In database design, the idea of hierarchical data represents relationships between entities as a tree-like structure. This type of data model is widely used in many domains, such as file systems, organizational structure, etc. When dealing with hierarchical data, it is crucial to efficiently query and extract information about the relationships between entities. In this post, we will explore two powerful SQL tools for querying hierarchical data: recursive Common Table Expressions (CTEs) and the CONNECT BY clause.
Hierarchical Data
Hierarchical data represents a natural parent-child relationship that is often visualized in the form of a tree structure. Imagine a family tree: grandparents on top, parents in the middle, and you and siblings at the bottom, all connected. That’s hierarchical data! It organizes information in levels, making it easy to understand how things are related. The most popular real-life example of hierarchical data is employee-manager relationships. Every employee is managed by a manager. And that manager is also an employee and (again) is managed by another manager who is also an employee.
Hierarchical Data representation in SQL
Relational models perform best with flat tables with rows and columns, not tree-like structures. However, people developed techniques to represent hierarchical data in SQL. The most common approach is referencing using foreign key. In the above example, we will add a column manager_id referring to the person who managed this employee to the employee table.

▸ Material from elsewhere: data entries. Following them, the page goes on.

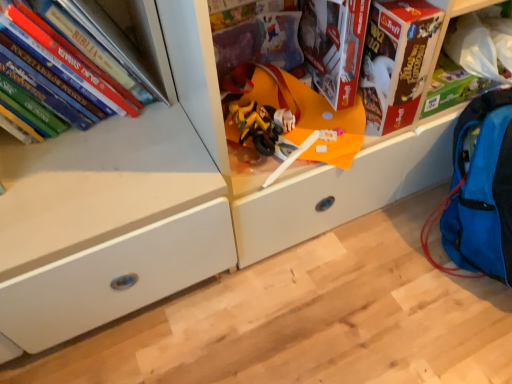 Question: Considering the relative positions of yellow matte motorcycle at center and cardboard box at upper right, which is the 1th shelf from back to front, in the image provided, is yellow matte motorcycle at center in front of cardboard box at upper right, which is the 1th shelf from back to front,?

Choices:
 (A) yes
 (B) no

Answer: (A)

Question: Does yellow matte motorcycle at center have a greater height compared to cardboard box at upper right, the 2th shelf positioned from the front?

Choices:
 (A) no
 (B) yes

Answer: (A)

Question: Is yellow matte motorcycle at center positioned behind cardboard box at upper right, which is the 1th shelf from back to front?

Choices:
 (A) no
 (B) yes

Answer: (A)

Question: Does yellow matte motorcycle at center appear on the left side of cardboard box at upper right, the 2th shelf positioned from the front?

Choices:
 (A) no
 (B) yes

Answer: (B)

Question: Can you confirm if yellow matte motorcycle at center is wider than cardboard box at upper right, the 2th shelf positioned from the front?

Choices:
 (A) yes
 (B) no

Answer: (B)

Question: Considering the positions of point (402, 46) and point (485, 226), is point (402, 46) closer or farther from the camera than point (485, 226)?

Choices:
 (A) closer
 (B) farther

Answer: (A)

Question: Considering the positions of red cardboard box at upper right and blue fabric backpack at lower right in the image, is red cardboard box at upper right wider or thinner than blue fabric backpack at lower right?

Choices:
 (A) thin
 (B) wide

Answer: (A)

Question: From the image's perspective, is red cardboard box at upper right positioned above or below blue fabric backpack at lower right?

Choices:
 (A) below
 (B) above

Answer: (B)

Question: Based on their sizes in the image, would you say red cardboard box at upper right is bigger or smaller than blue fabric backpack at lower right?

Choices:
 (A) small
 (B) big

Answer: (A)

Question: In terms of size, does white matte drawer at center, marked as the 1th shelf in a front-to-back arrangement, appear bigger or smaller than hardcover books at left?

Choices:
 (A) big
 (B) small

Answer: (A)

Question: From a real-world perspective, is white matte drawer at center, which is the second shelf in back-to-front order, positioned above or below hardcover books at left?

Choices:
 (A) above
 (B) below

Answer: (B)

Question: Is white matte drawer at center, marked as the 1th shelf in a front-to-back arrangement, wider or thinner than hardcover books at left?

Choices:
 (A) thin
 (B) wide

Answer: (B)

Question: Which is correct: white matte drawer at center, marked as the 1th shelf in a front-to-back arrangement, is inside hardcover books at left, or outside of it?

Choices:
 (A) inside
 (B) outside

Answer: (B)

Question: Based on their sizes in the image, would you say yellow matte motorcycle at center is bigger or smaller than blue fabric backpack at lower right?

Choices:
 (A) big
 (B) small

Answer: (B)

Question: In terms of height, does yellow matte motorcycle at center look taller or shorter compared to blue fabric backpack at lower right?

Choices:
 (A) tall
 (B) short

Answer: (B) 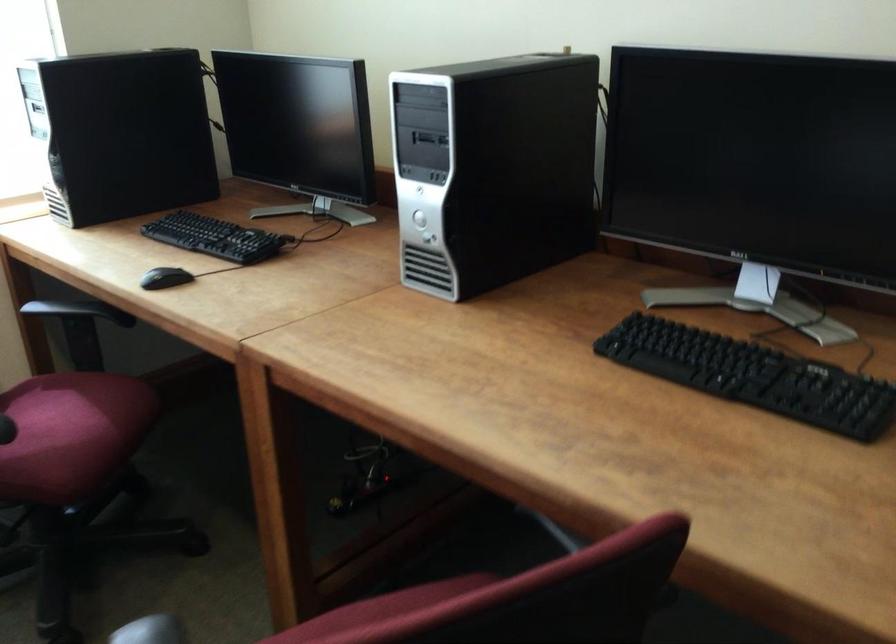 This screenshot has height=644, width=896. What do you see at coordinates (165, 278) in the screenshot?
I see `the black computer mouse` at bounding box center [165, 278]. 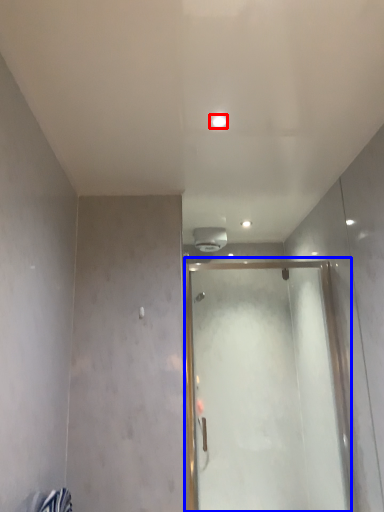 Question: Which of the following is the farthest to the observer, light (highlighted by a red box) or glass door (highlighted by a blue box)?

Choices:
 (A) light
 (B) glass door

Answer: (B) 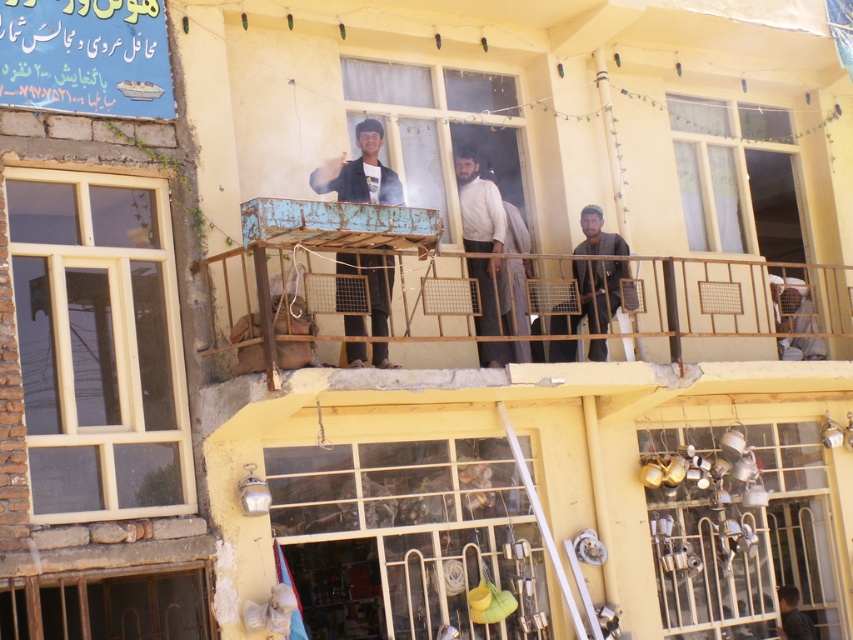 Measure the distance from dark blue shirt at center to dark gray shirt at lower right.

A distance of 32.67 feet exists between dark blue shirt at center and dark gray shirt at lower right.

Between point (375, 144) and point (786, 611), which one is positioned behind?

The point (786, 611) is behind.

What do you see at coordinates (360, 172) in the screenshot?
I see `dark blue shirt at center` at bounding box center [360, 172].

This screenshot has height=640, width=853. What are the coordinates of `dark blue shirt at center` in the screenshot? It's located at click(x=360, y=172).

Consider the image. Between transparent glass window at center and metallic/reflective pots and pans at lower right, which one is positioned higher?

metallic/reflective pots and pans at lower right

Who is positioned more to the left, transparent glass window at center or metallic/reflective pots and pans at lower right?

Positioned to the left is transparent glass window at center.

This screenshot has width=853, height=640. I want to click on transparent glass window at center, so click(405, 536).

This screenshot has height=640, width=853. Identify the location of transparent glass window at center. 405,536.

Which is more to the left, brown wooden balcony at center or dark blue shirt at center?

dark blue shirt at center is more to the left.

Is brown wooden balcony at center positioned at the back of dark blue shirt at center?

No, brown wooden balcony at center is in front of dark blue shirt at center.

Which is in front, point (581, 300) or point (386, 342)?

Point (386, 342) is in front.

Locate an element on the screen. This screenshot has width=853, height=640. brown wooden balcony at center is located at coordinates (537, 300). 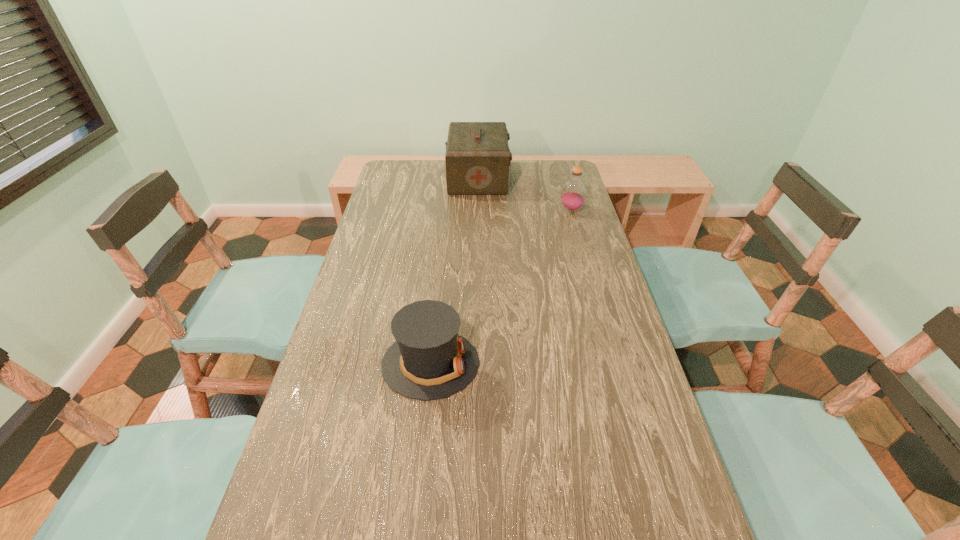 Where is `the farthest object`? The image size is (960, 540). the farthest object is located at coordinates (477, 158).

Identify the location of the first-aid kit. (477, 158).

I want to click on bottle, so click(573, 195).

Find the location of a particular element. The height and width of the screenshot is (540, 960). the rightmost object is located at coordinates (573, 195).

Image resolution: width=960 pixels, height=540 pixels. I want to click on dress hat, so click(x=429, y=360).

Identify the location of vacant space located on the front of the farthest object. The height and width of the screenshot is (540, 960). click(x=478, y=251).

Locate an element on the screen. The image size is (960, 540). vacant area situated on the front of the rightmost object is located at coordinates (591, 278).

This screenshot has width=960, height=540. I want to click on vacant space located 0.080m with goggles on the front of the dress hat, so click(511, 363).

Locate an element on the screen. object present at the far edge is located at coordinates (477, 158).

Where is `object that is positioned at the left edge`? Image resolution: width=960 pixels, height=540 pixels. object that is positioned at the left edge is located at coordinates (429, 360). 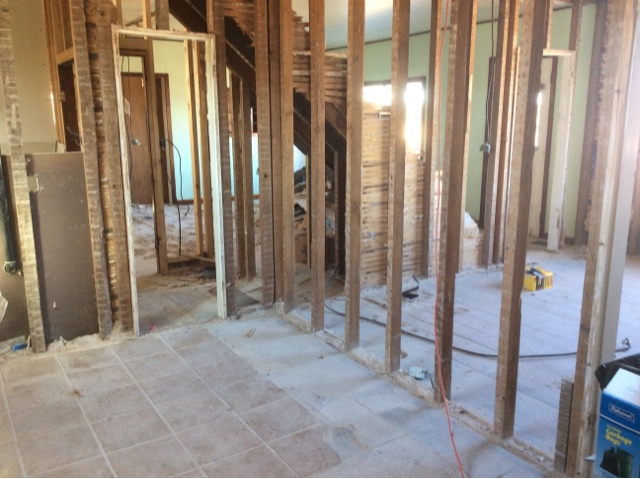 I want to click on box for binbags, so click(x=620, y=444).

EMPLOYEE_ID | NAME | SALARY | MANAGER_ID |
---|---|---|---|
1 | Adam | 60000 | NULL |
2 | John | 30000 | 1 |
… | … | … | … |
*Example SQL table representing hierarchical data structure
Querying Hierarchical Data
When querying hierarchical data, we often want to understand the relationship in both directions: who manages whom and who is managed by whom. However, querying hierarchical data is tricky because we don’t know the depth of the tree, i.e. how many levels of hierarchy there are. Before we look at how to do this in SQL, let’s prepare some data to work with. Note that all SQL code in this post is Oracle, as it natively supports CONNECT BY. Other RDBMS SQL should be similar.
Example data
EMPLOYEE_ID NAME SALARY MANAGER_ID 1 Adam 60000 null 2 Sarah 70000 null 3 David 50000 1 4 Emily 55000 2 5 Michael 45000 1 6 Jessica 50000 2 7 Ben 35000 3 8 Olivia 37000 4 9 Charles 32000 5 10 Sophia 33000 6 11 Alex 37000 3 12 Maya 38000 4 13 Daniel 35000 5 14 Isabella 36000 6 15 Ryan 25000 7 16 Chloe 26000 8 17 Noah 24000 9 18 Mia 25000 10 19 Liam 26000 11 20 Evelyn 27000 12 21 William 25000 13 22 Charlotte 26000 14 23 Ethan 27000 7 24 Ava 28000 8 25 Lucas 26000 9 26 Amelia 27000 10 27 Mason 28000 11 28 Harper 29000 12 29 Logan 27000 13 30 Sofia 28000 14
CREATE TABLE EMPLOYEES (
EMPLOYEE_ID NUMBER PRIMARY KEY,
NAME VARCHAR2(50) NOT NULL,
SALARY NUMBER,
MANAGER_ID NUMBER REFERENCES EMPLOYEES(EMPLOYEE_ID)
);
INSERT INTO EMPLOYEES VALUES
(1, 'Adam', 60000, NULL),
(2, 'Sarah', 70000, NULL),
(3, 'David', 50000, 1),
(4, 'Emily', 55000, 2),
(5, 'Michael', 45000, 1),
(6, 'Jessica', 50000, 2),
(7, 'Ben', 35000, 3),
(8, 'Olivia', 37000, 4),
(9, 'Charles', 32000, 5),
(10, 'Sophia', 33000, 6),
(11, 'Alex', 37000, 3),
(12, 'Maya', 38000, 4),
(13, 'Daniel', 35000, 5),
(14, 'Isabella', 36000, 6),
(15, 'Ryan', 25000, 7),
(16, 'Chloe', 26000, 8),
(17, 'Noah', 24000, 9),
(18, 'Mia', 25000, 10),
(19, 'Liam', 26000, 11),
(20, 'Evelyn', 27000, 12),
(21, 'William', 25000, 13),
(22, 'Charlotte', 26000, 14),
(23, 'Ethan', 27000, 7),
(24, 'Ava', 28000, 8),
(25, 'Lucas', 26000, 9),
(26, 'Amelia', 27000, 10),
(27, 'Mason', 28000, 11),
(28, 'Harper', 29000, 12),
(29, 'Logan', 27000, 13),
(30, 'Sofia', 28000, 14);
Problem statement
We want to look at it from two directions:
- Problem 1: Start with individual employees and follow the ladder, revealing who manages them, their manager’s manager, and so on, all the way to the top.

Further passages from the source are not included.